Only one stretch of the records below should be repeated. It starts with the line containing "proposons de faire" and goes on through the line containing "contactez-le directement sur", exactly as written.

Task input Block Start

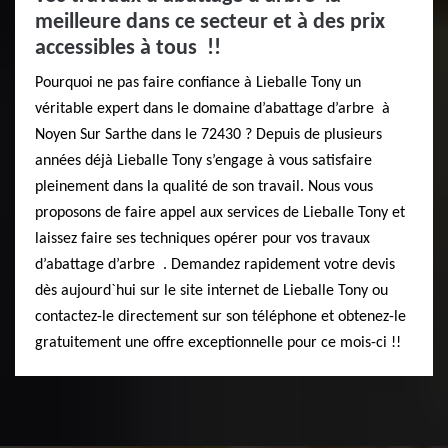
meilleure dans ce secteur et à des prix
accessibles à tous !!
Pourquoi ne pas faire confiance à Lieballe Tony un
véritable expert dans le domaine d’abattage d’arbre à
Noyen Sur Sarthe dans le 72430 ? Depuis de plusieurs
années déjà Lieballe Tony s’engage à vous satisfaire
pleinement dans la qualité de son travail. Nous vous
proposons de faire appel aux services de Lieballe Tony et
laissez faire ses techniques opérer pour vos travaux
d’abattage d’arbre . Demandez rapidement votre devis
dès aujourd`hui sur le site internet de Lieballe Tony ou
contactez-le directement sur son téléphone et obtenez-le
gratuitement une offre exceptionnelle pour ce mois-ci !!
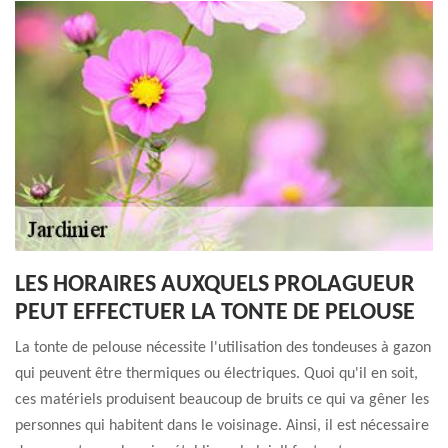
LES HORAIRES AUXQUELS PROLAGUEUR
PEUT EFFECTUER LA TONTE DE PELOUSE
La tonte de pelouse nécessite l'utilisation des tondeuses à gazon
qui peuvent être thermiques ou électriques. Quoi qu'il en soit,
ces matériels produisent beaucoup de bruits ce qui va gêner les
personnes qui habitent dans le voisinage. Ainsi, il est nécessaire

Task input Block End

*Task response*
proposons de faire appel aux services de Lieballe Tony et
laissez faire ses techniques opérer pour vos travaux
d’abattage d’arbre . Demandez rapidement votre devis
dès aujourd`hui sur le site internet de Lieballe Tony ou
contactez-le directement sur son téléphone et obtenez-le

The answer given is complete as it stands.